= TASK BRIEF =
Skip pictures in the listing below; copy exactly the lines from the one with "Nos investisseurs" through the one with "vestía parecido, o", inclusive.

= DATASET ENTRIES =

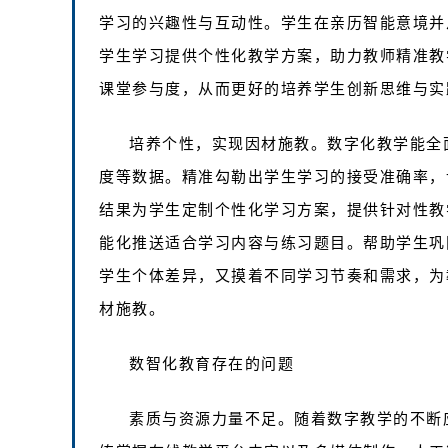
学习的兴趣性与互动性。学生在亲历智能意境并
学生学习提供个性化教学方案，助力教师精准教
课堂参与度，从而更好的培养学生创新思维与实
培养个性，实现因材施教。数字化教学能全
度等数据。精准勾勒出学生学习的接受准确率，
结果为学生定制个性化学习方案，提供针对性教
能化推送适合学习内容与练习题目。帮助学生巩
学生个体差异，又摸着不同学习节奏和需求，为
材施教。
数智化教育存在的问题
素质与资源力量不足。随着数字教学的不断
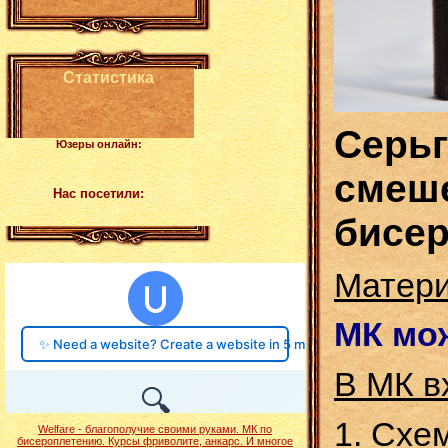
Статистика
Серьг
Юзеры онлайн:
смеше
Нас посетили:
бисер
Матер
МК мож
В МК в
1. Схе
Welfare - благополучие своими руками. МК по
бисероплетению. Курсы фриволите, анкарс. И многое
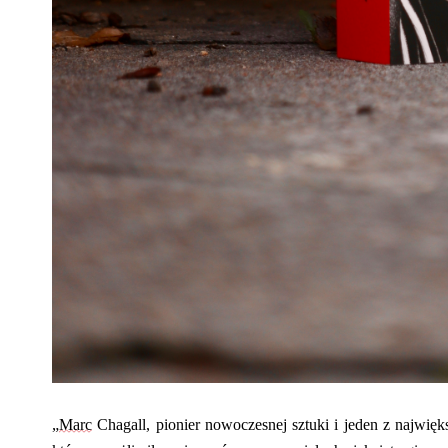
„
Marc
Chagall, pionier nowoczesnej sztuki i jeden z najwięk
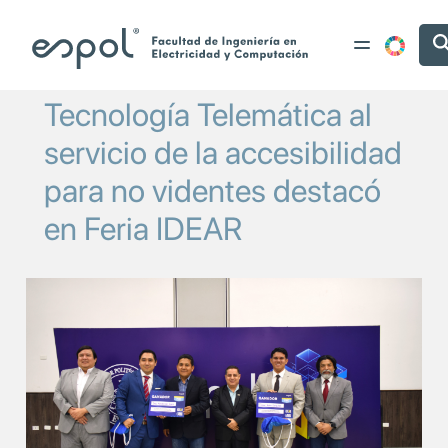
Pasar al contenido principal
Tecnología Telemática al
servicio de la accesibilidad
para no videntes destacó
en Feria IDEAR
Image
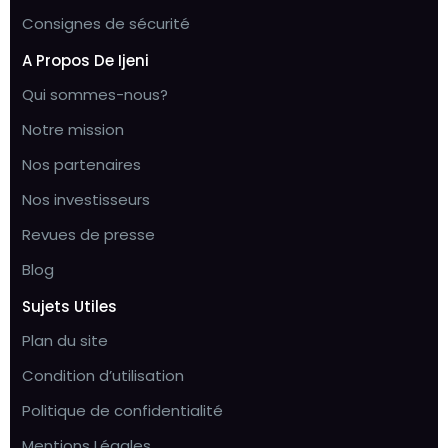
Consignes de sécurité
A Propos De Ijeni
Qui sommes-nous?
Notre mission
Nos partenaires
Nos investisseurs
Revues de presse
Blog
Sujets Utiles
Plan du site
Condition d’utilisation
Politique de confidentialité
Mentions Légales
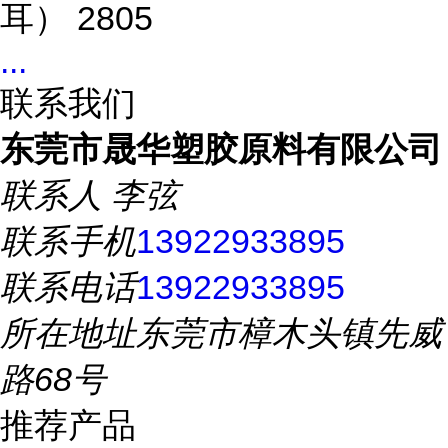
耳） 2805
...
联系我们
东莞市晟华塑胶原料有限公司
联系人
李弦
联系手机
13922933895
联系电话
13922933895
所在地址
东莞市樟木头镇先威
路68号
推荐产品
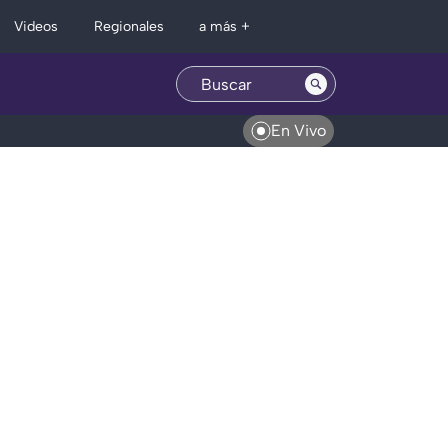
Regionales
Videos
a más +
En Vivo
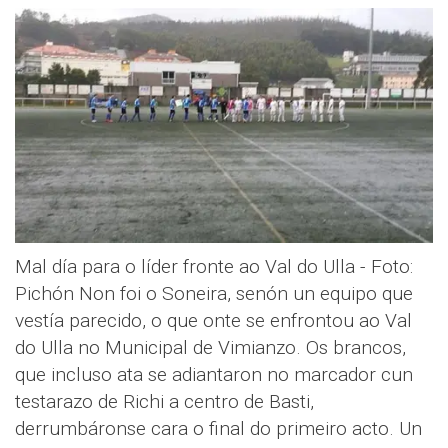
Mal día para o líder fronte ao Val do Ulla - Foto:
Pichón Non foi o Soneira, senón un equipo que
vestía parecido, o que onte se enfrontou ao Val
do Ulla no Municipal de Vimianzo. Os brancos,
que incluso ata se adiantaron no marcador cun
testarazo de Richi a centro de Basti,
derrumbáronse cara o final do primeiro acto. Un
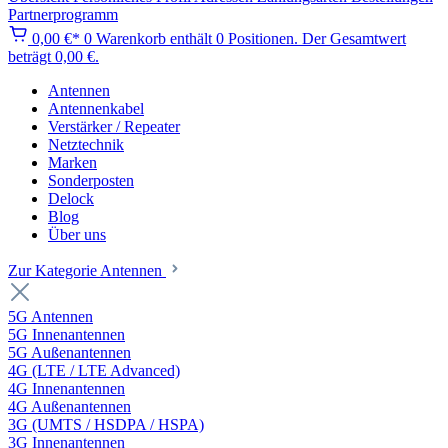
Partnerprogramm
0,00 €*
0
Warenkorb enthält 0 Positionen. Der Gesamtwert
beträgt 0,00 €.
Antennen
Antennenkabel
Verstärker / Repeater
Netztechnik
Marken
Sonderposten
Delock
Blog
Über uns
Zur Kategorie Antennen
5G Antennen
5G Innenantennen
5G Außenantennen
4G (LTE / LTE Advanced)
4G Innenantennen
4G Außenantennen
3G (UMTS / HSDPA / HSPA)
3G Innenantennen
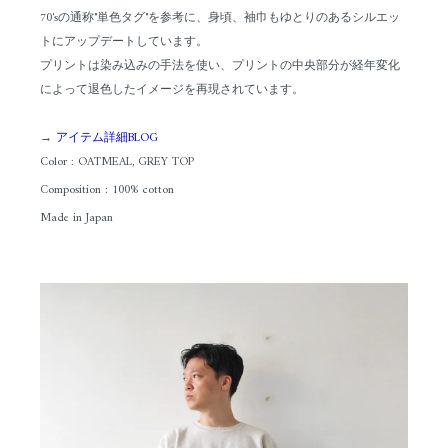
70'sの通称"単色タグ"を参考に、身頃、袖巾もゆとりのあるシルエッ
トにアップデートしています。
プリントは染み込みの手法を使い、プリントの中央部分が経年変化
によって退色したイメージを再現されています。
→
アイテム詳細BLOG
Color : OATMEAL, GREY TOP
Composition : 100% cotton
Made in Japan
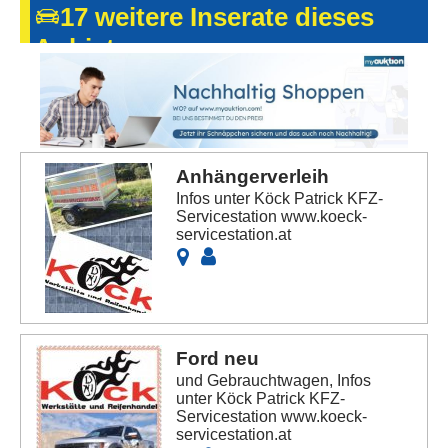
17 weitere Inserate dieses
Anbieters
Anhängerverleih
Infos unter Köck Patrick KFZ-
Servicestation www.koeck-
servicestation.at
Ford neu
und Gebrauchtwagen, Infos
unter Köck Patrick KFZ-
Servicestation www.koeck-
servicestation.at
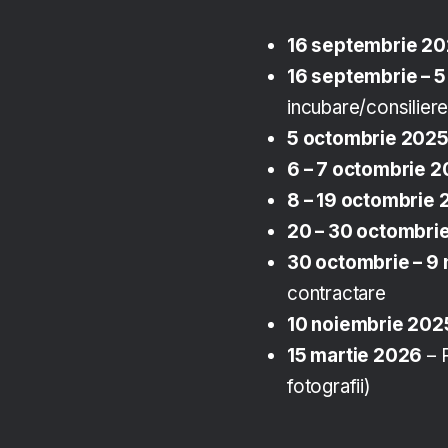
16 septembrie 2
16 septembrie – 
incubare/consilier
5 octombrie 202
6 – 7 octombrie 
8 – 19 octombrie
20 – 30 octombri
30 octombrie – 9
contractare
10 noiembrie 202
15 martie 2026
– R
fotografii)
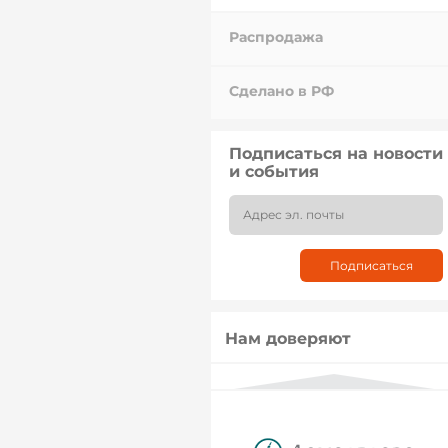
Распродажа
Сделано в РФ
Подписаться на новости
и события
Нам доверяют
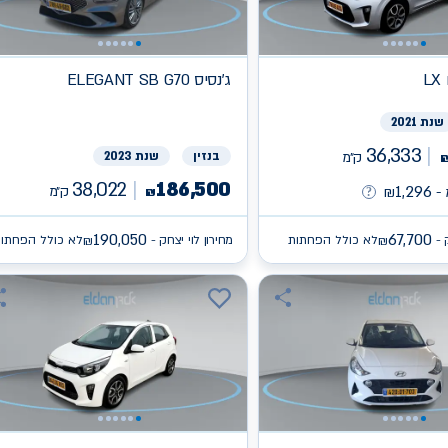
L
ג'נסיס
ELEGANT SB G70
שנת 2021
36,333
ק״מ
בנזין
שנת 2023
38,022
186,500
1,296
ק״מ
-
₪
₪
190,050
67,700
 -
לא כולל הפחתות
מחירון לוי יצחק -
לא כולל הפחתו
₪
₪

= SOLVED EXERCISE =
Nos investisseurs
Revues de presse
Blog
Sujets Utiles
Plan du site
Condition d’utilisation
Politique de confidentialité
Mentions Légales
耳） 2805
...
联系我们
东莞市晟华塑胶原料有限公司
联系人
李弦
联系手机
13922933895
联系电话
13922933895
所在地址
东莞市樟木头镇先威
路68号
推荐产品
Regionales
Videos
a más +
En Vivo
Mal día para o líder fronte ao Val do Ulla - Foto:
Pichón Non foi o Soneira, senón un equipo que
vestía parecido, o que onte se enfrontou ao Val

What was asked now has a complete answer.